Following the recent train crash in which 106 people died, the president of the operating company, JR West, was forced to resign: this is the normal and expected response of a company boss when things go seriously wrong. Income differentials within large corporations are much less than in their Anglo-Saxon equivalents, because it is group cohesion rather than individual ego that is most valued. Even during the depth of the recession, the jobless figure never rose much above 5%: it was regarded as wrong to solve a crisis by creating large-scale unemployment. Even those who do the more menial tasks – shop assistants, security staff, station attendants and canteen workers – display a pride in their work and a courtesy that is in striking contrast to the surly and resentful attitude prevalent in Britain and other western societies.

In a survey conducted by the Japanese firm Dentsu, 68% of Americans and 60% of Britons identified with “a society in which everyone can freely compete according to his/her will and abilities” compared with just 22% of Japanese. In the same survey, only 15% of Japanese agreed with the proposition that “it’s all right to break the rules, depending on the circumstances”, compared with 37% of Americans and 39% of Britons. This finds rather bizarre expression – to an Englishman at least – in the way pedestrians invariably wait for the pedestrian lights to turn to green even when there is not the slightest sign of an approaching vehicle. Even the preferred choice of car reflects the differing ethos: whereas in the US and Britain, the fashionable car of choice is a 4×4 – the very embodiment of a “bugger you and the environment” individualism – the equivalent in Japan is the tiny micro-car, much smaller than a Ford Ka – a genre that is neither made nor marketed in the UK.

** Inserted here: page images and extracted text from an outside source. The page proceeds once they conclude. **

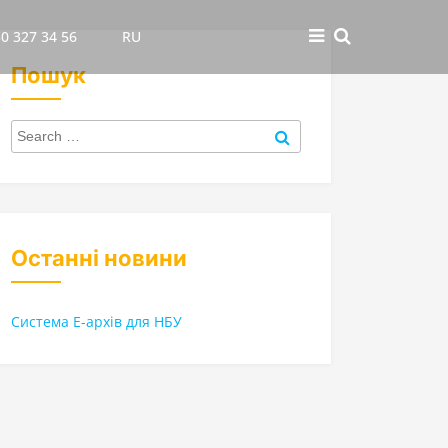
0 327 34 56
RU
Пошук
Search
for:
Search
Останні новини
Система Е-архів для НБУ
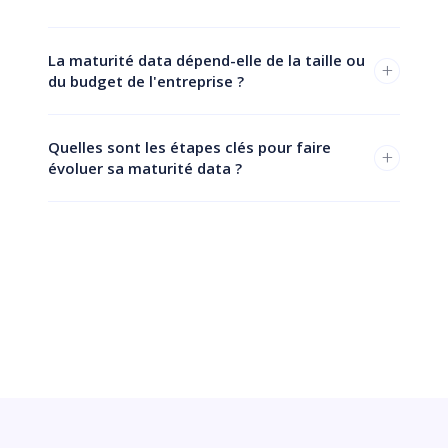
La maturité data dépend-elle de la taille ou
+
du budget de l'entreprise ?
Quelles sont les étapes clés pour faire
+
évoluer sa maturité data ?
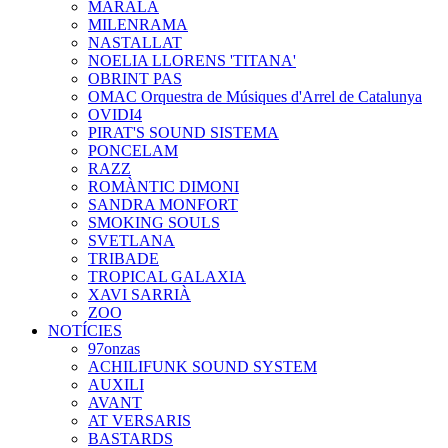
MARALA
MILENRAMA
NASTALLAT
NOELIA LLORENS 'TITANA'
OBRINT PAS
OMAC Orquestra de Músiques d'Arrel de Catalunya
OVIDI4
PIRAT'S SOUND SISTEMA
PONCELAM
RAZZ
ROMÀNTIC DIMONI
SANDRA MONFORT
SMOKING SOULS
SVETLANA
TRIBADE
TROPICAL GALAXIA
XAVI SARRIÀ
ZOO
NOTÍCIES
97onzas
ACHILIFUNK SOUND SYSTEM
AUXILI
AVANT
AT VERSARIS
BASTARDS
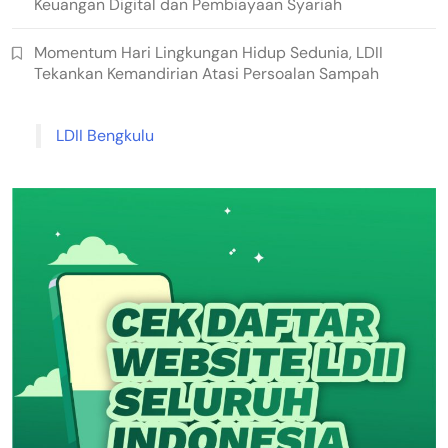
Keuangan Digital dan Pembiayaan Syariah
Momentum Hari Lingkungan Hidup Sedunia, LDII
Tekankan Kemandirian Atasi Persoalan Sampah
LDII Bengkulu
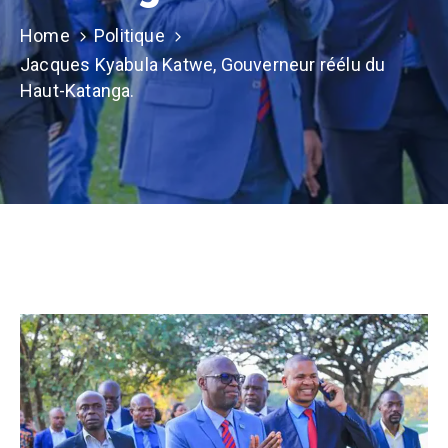
Contacts
Home
Politique
Jacques Kyabula Katwe, Gouverneur réélu du
Haut-Katanga.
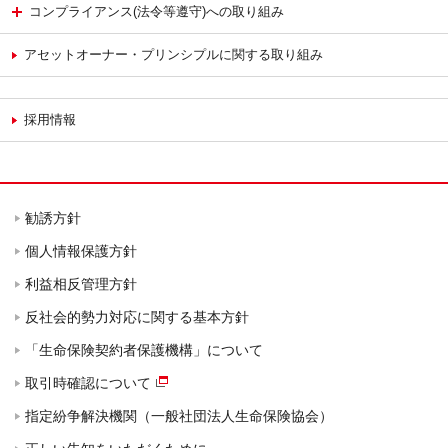
コンプライアンス(法令等遵守)への取り組み
アセットオーナー・プリンシプルに関する取り組み
採用情報
勧誘方針
個人情報保護方針
利益相反管理方針
反社会的勢力対応に関する基本方針
「生命保険契約者保護機構」について
取引時確認について
指定紛争解決機関（一般社団法人生命保険協会）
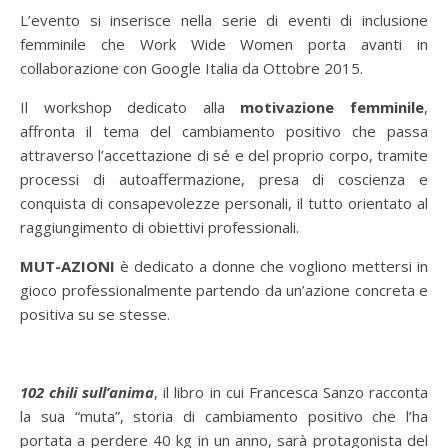
L’evento si inserisce nella serie di eventi di inclusione
femminile che Work Wide Women porta avanti in
collaborazione con Google Italia da Ottobre 2015.
Il workshop dedicato alla
motivazione femminile
,
affronta il tema del cambiamento positivo che passa
attraverso l’accettazione di sé e del proprio corpo, tramite
processi di autoaffermazione, presa di coscienza e
conquista di consapevolezze personali, il tutto orientato al
raggiungimento di obiettivi professionali.
MUT-AZIONI
è dedicato a donne che vogliono mettersi in
gioco professionalmente partendo da un’azione concreta e
positiva su se stesse.
102 chili sull’anima
, il libro in cui Francesca Sanzo racconta
la sua “muta”, storia di cambiamento positivo che l’ha
portata a perdere 40 kg in un anno, sarà protagonista del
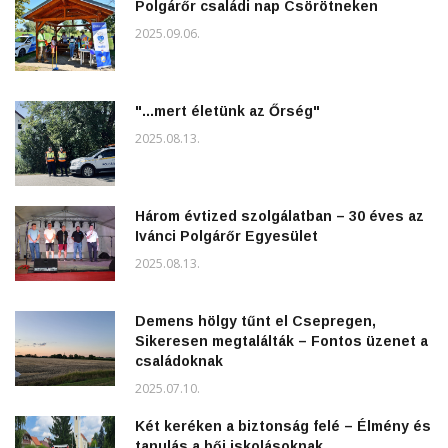
Polgárőr családi nap Csörötneken
2025.09.06.
"...mert életünk az Őrség"
2025.08.13.
Három évtized szolgálatban – 30 éves az
Ivánci Polgárőr Egyesület
2025.08.13.
Demens hölgy tűnt el Csepregen,
Sikeresen megtalálták – Fontos üzenet a
családoknak
2025.07.10.
Két keréken a biztonság felé – Élmény és
tanulás a bői iskolásoknak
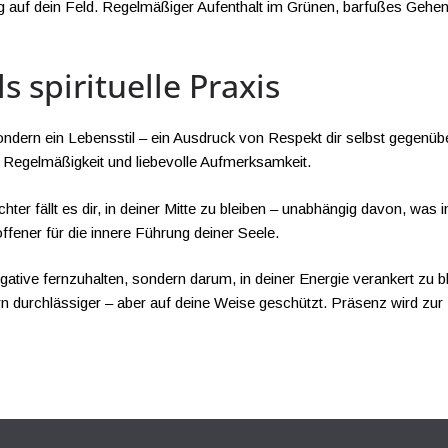
ng auf dein Feld. Regelmäßiger Aufenthalt im Grünen, barfußes Gehe
 spirituelle Praxis
ern ein Lebensstil – ein Ausdruck von Respekt dir selbst gegenüber
t, Regelmäßigkeit und liebevolle Aufmerksamkeit.
ichter fällt es dir, in deiner Mitte zu bleiben – unabhängig davon, was
fener für die innere Führung deiner Seele.
tive fernzuhalten, sondern darum, in deiner Energie verankert zu blei
ern durchlässiger – aber auf deine Weise geschützt. Präsenz wird zur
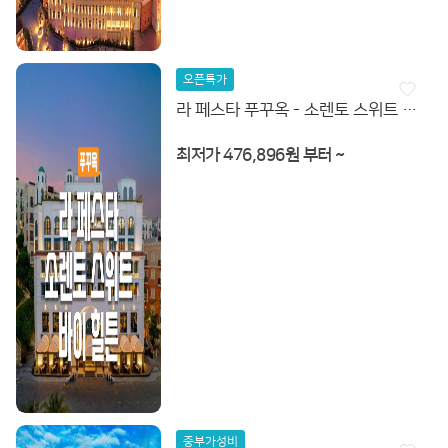
오픈특가
라 페스타 푸꾸옥 - 소렌토 스위트 바이 힐튼
최저가 476,896원 부터 ~
중부가성비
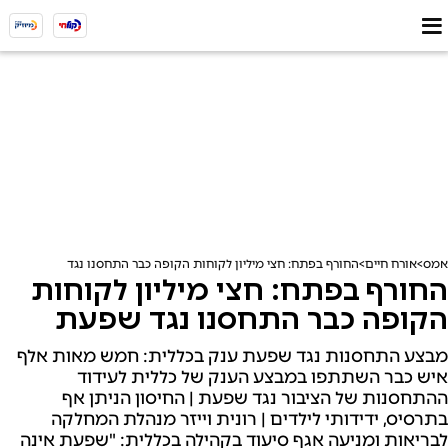
אמס
אורח חיים
החורף בפתח: חצי מיליון לקוחות הקופה כבר התחסנו נגד שפעת
החורף בפתח: חצי מיליון לקוחות
הקופה כבר התחסנו נגד שפעת
מבצע התחסנות נגד שפעת ענק בכללית: חמש מאות אלף
איש כבר השתתפו במבצע הענק של כללית לעידוד
ההתחסנות של הציבור נגד שפעת | החיסון הניתן אף
בתרסיס, ידידותי לילדים | רונית וייזר מנהלת המחלקה
לבריאות ומניעה אגף סיעוד בקהילה בכללית: "שפעת אינה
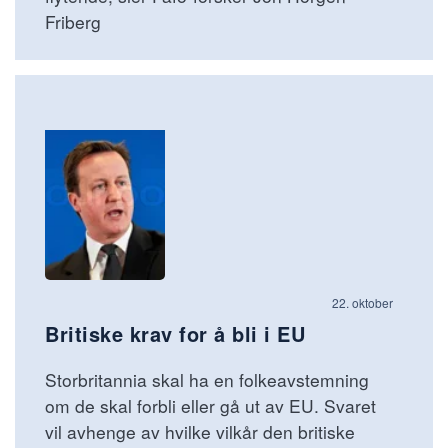
Friberg
22. oktober
Britiske krav for å bli i EU
Storbritannia skal ha en folkeavstemning
om de skal forbli eller gå ut av EU. Svaret
vil avhenge av hvilke vilkår den britiske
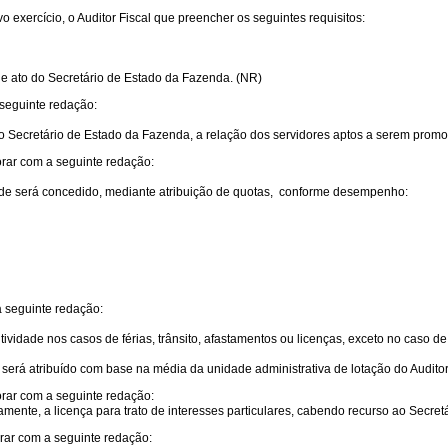
o exercício, o Auditor Fiscal que preencher os seguintes requisitos:
e ato do Secretário de Estado da Fazenda. (NR)
 seguinte redação:
 Secretário de Estado da Fazenda, a relação dos servidores aptos a serem promov
orar com a seguinte redação:
idade será concedido, mediante atribuição de quotas, conforme desempenho:
a seguinte redação:
ividade nos casos de férias, trânsito, afastamentos ou licenças, exceto no caso de
, será atribuído com base na média da unidade administrativa de lotação do Audit
orar com a seguinte redação:
ente, a licença para trato de interesses particulares, cabendo recurso ao Secre
orar com a seguinte redação:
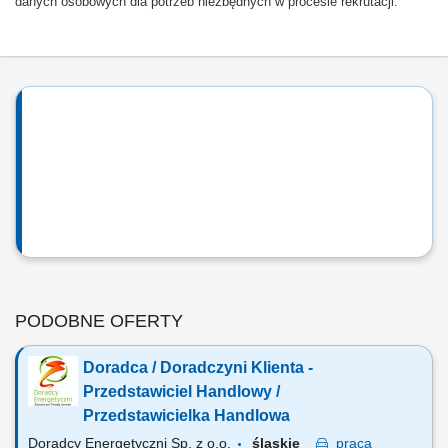
danych osobowych dla potrzeb niezbędnych w procesie rekrutacji.
PODOBNE OFERTY
Doradca / Doradczyni Klienta -
Przedstawiciel Handlowy /
Przedstawicielka Handlowa
Doradcy Energetyczni Sp. z o.o.
śląskie
praca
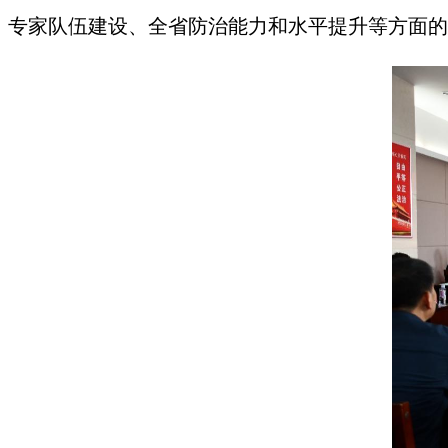
专家队伍建设、全省防治能力和水平提升等方面的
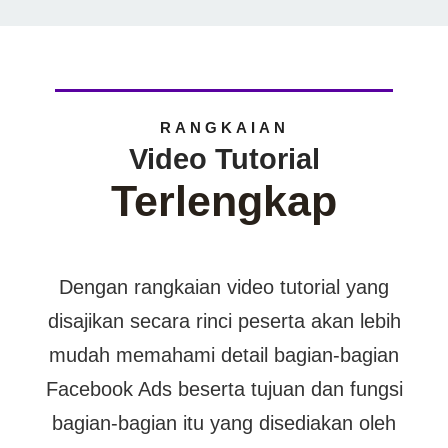
RANGKAIAN
Video Tutorial
Terlengkap
Dengan rangkaian video tutorial yang
disajikan secara rinci peserta akan lebih
mudah memahami detail bagian-bagian
Facebook Ads beserta tujuan dan fungsi
bagian-bagian itu yang disediakan oleh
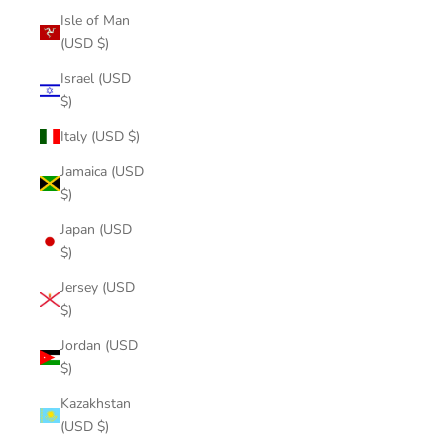
Isle of Man
(USD $)
Israel (USD
$)
Italy (USD $)
Jamaica (USD
$)
Japan (USD
$)
Jersey (USD
$)
Jordan (USD
$)
Kazakhstan
(USD $)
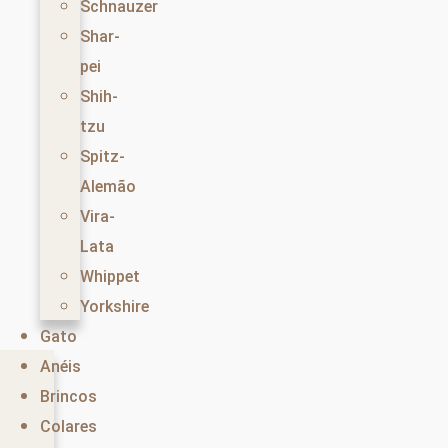
Schnauzer
Shar-
pei
Shih-
tzu
Spitz-
Alemão
Vira-
Lata
Whippet
Yorkshire
Gato
Anéis
Brincos
Colares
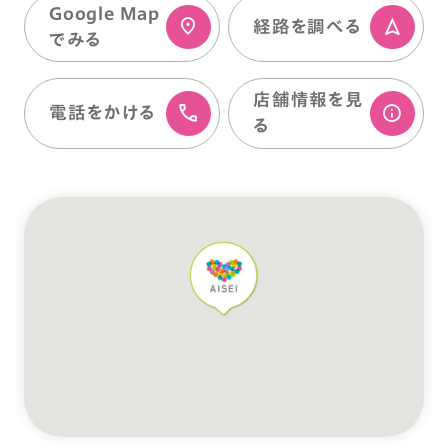
Google Map
経路を調べる
でみる
店舗情報を⾒
電話をかける
る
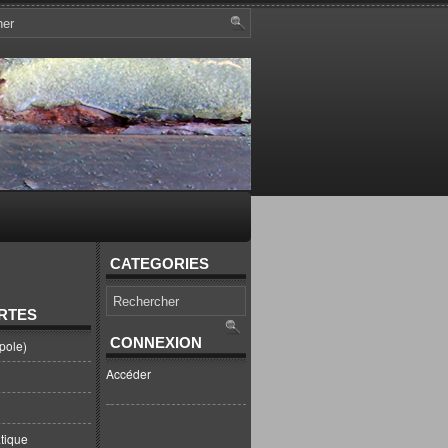
CATEGORIES
RTES
CONNEXION
pole)
Accéder
tique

The differences are legion, and not always for the better. Japan, for example, is still blighted by a rigid and traditional sexual division of labour. In a survey on the gender gap published last week by the World Economic Forum, Japan came 38th out of 58 countries, an extraordinarily low ranking for a developed nation. Or take democracy, that hallowed and allegedly universal principle of our age. Japan has universal suffrage, but the idea of alternating parties in government is almost entirely alien. Real power is exercised by factions within the ruling Liberal Democrats rather than by the other political parties, which, as a consequence, are largely marginal. We should not be surprised: in a society based on group culture rather than individualism, “democracy” is bound to be a very different kind of animal.

Far from conforming to the western model then, Japan remains profoundly different. And so it has always been. After the Meiji Restoration it deliberately sought to engineer a modernisation that was distinctively Japanese, drawing from its own traditions as well as borrowing from the west. Globalisation notwithstanding, this is still strikingly the case. Indeed, Japan remains unusually and determinedly impervious to many of the pressures of globalisation. The lesson here, perhaps, is that we should expect the same to be true, in some degree or another, of the Asian tigers – and ultimately China too. That is not to say they will end up looking anything like Japan: China and Japan, for example, are in many respects chalk and cheese. But they will certainly be very different from the west because, like Japan, they come from very different histories and cultures.